Outlook 'stable' for Indian banks despite challenges, says Fitch

Fitch Ratings says that the outlook for Indian banks remains stable in 2012, premised on domestic economy recovery in 2012, together with the government's continued commitment to maintain a minimum Tier 1 ratio of 8 per cent for its banks (73 per dent of system assets).

While this is a base-case scenario, a build-up in credit concentration and weakening asset quality reflect mounting downside pressures, the ratings agency said in a new sectoral outlook report, 2012 Outlook: Indian Banks, Challenges Greater than 2008 Crisis.

Part of the credit problem is cyclical and may ease with a lag if GDP growth picks up from mid-2012 on the back of lower interest rates to stimulate demand, as the Reserve Bank of India may look to loosen monetary policy if core inflation eases.

However, should the economic slowdown continue through most of 2012, the resulting problems relating to asset quality could hurt banks' stand-alone credit profile and their viability ratings (VR).

The structural part of the problem relates to the growing concentration risk that has resulted in Indian banks having a greater proportion of stressed assets than in 2008.

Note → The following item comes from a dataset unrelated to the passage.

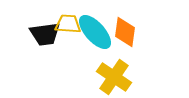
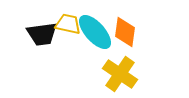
yellow trapezoid: rotated 8 degrees clockwise
black trapezoid: moved 3 px left
yellow cross: moved 6 px right, 3 px up
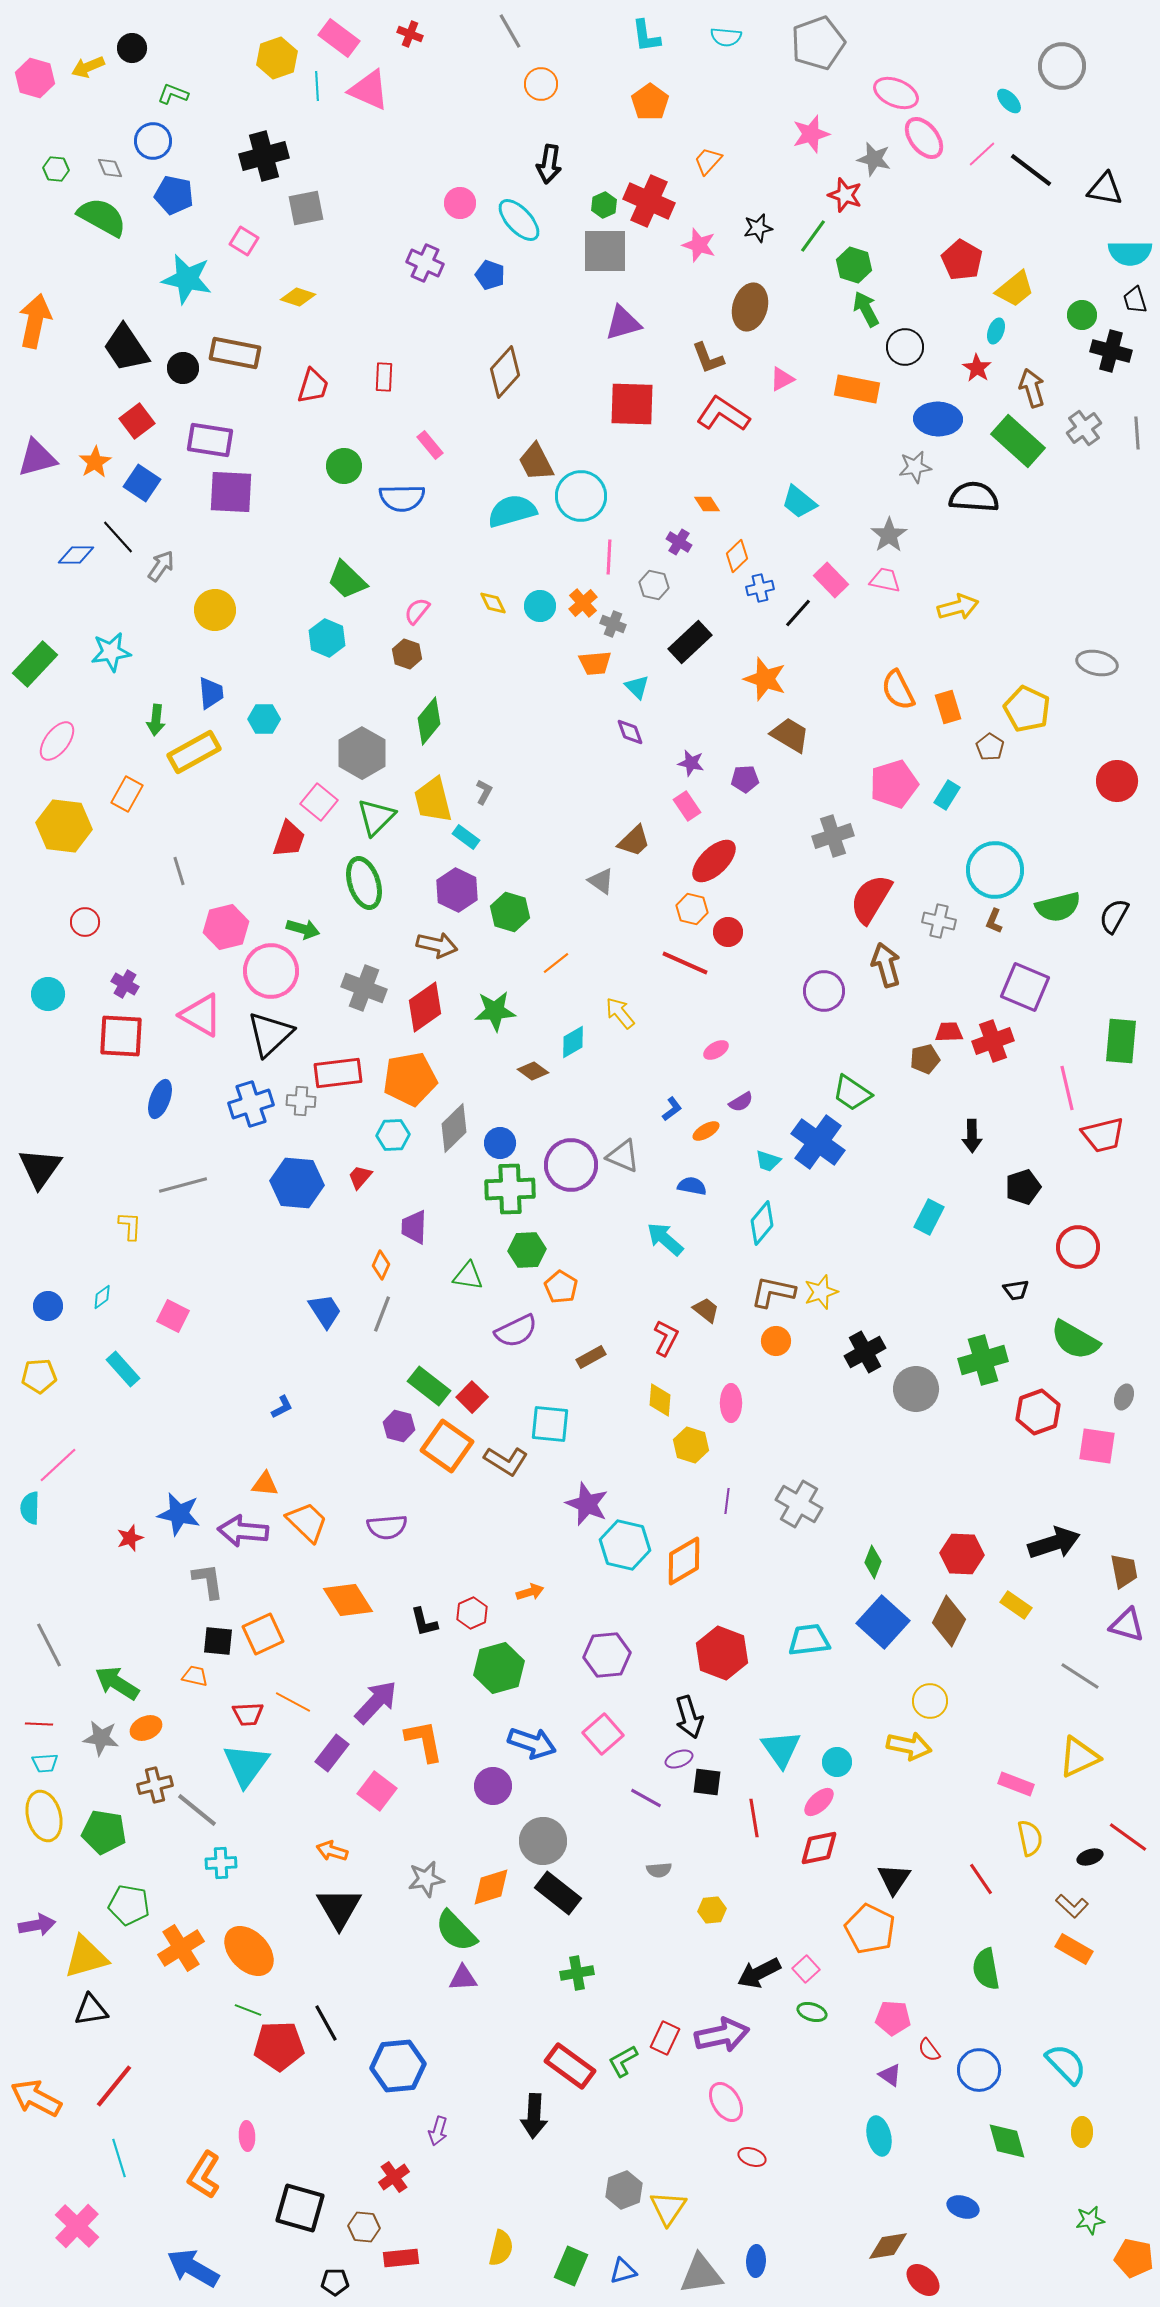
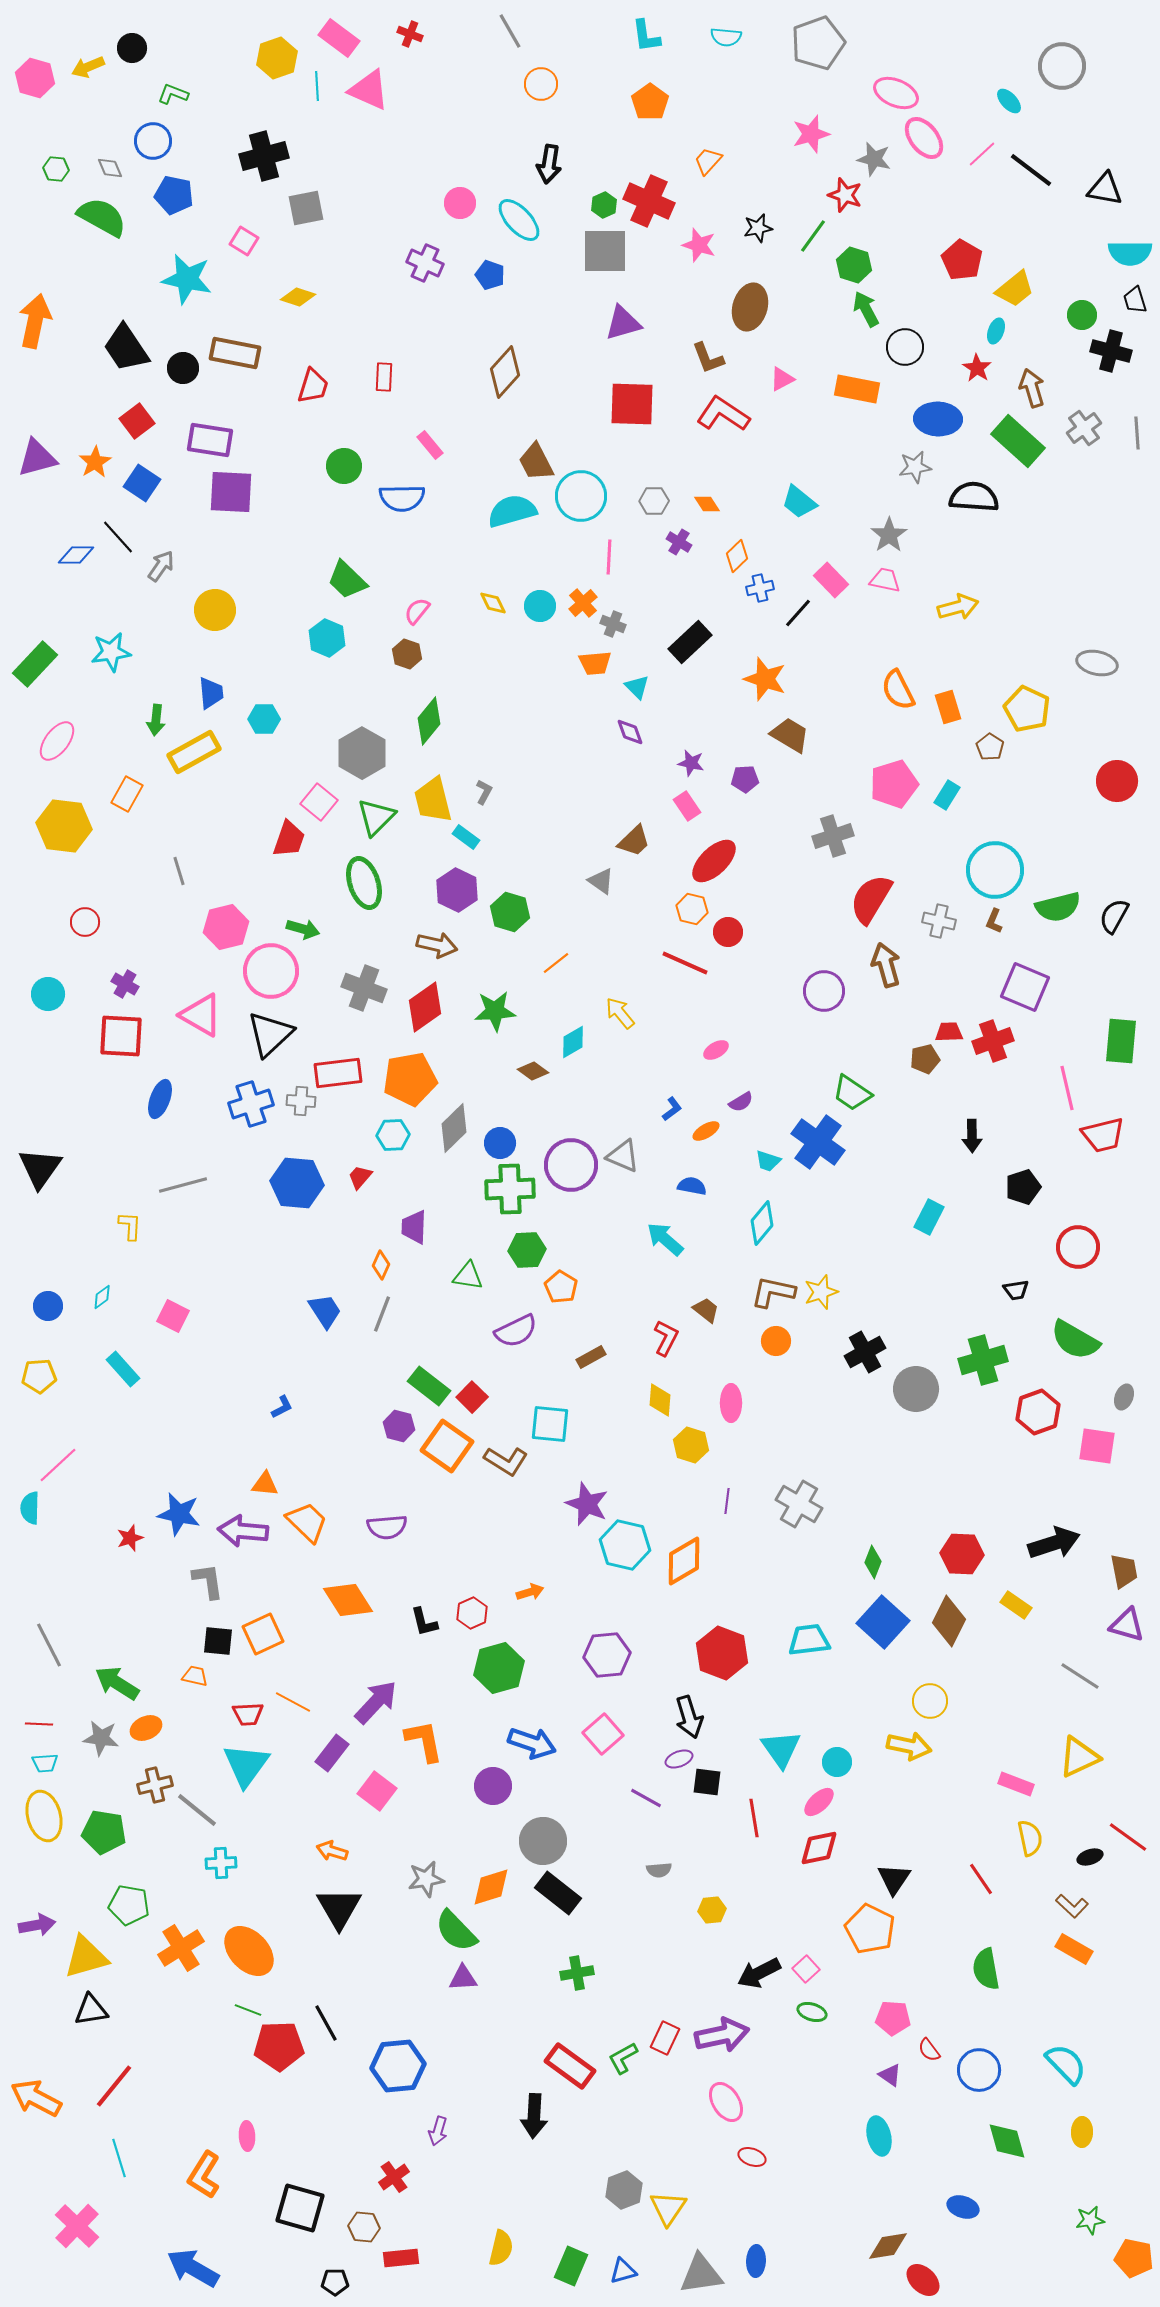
gray hexagon at (654, 585): moved 84 px up; rotated 12 degrees counterclockwise
green L-shape at (623, 2061): moved 3 px up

Exposures to the struggling aviation and state power utilities sectors may be restructured in 2012, together with growing exposures to infrastructure projects that face teething trouble. As a result, Indian banks may see the share of loans restructured in 2011 and 2012 rising to 7 per cent - 8 per cent of loans, significantly higher than the 4.4 per cent seen in the aftermath of the 2008 crisis.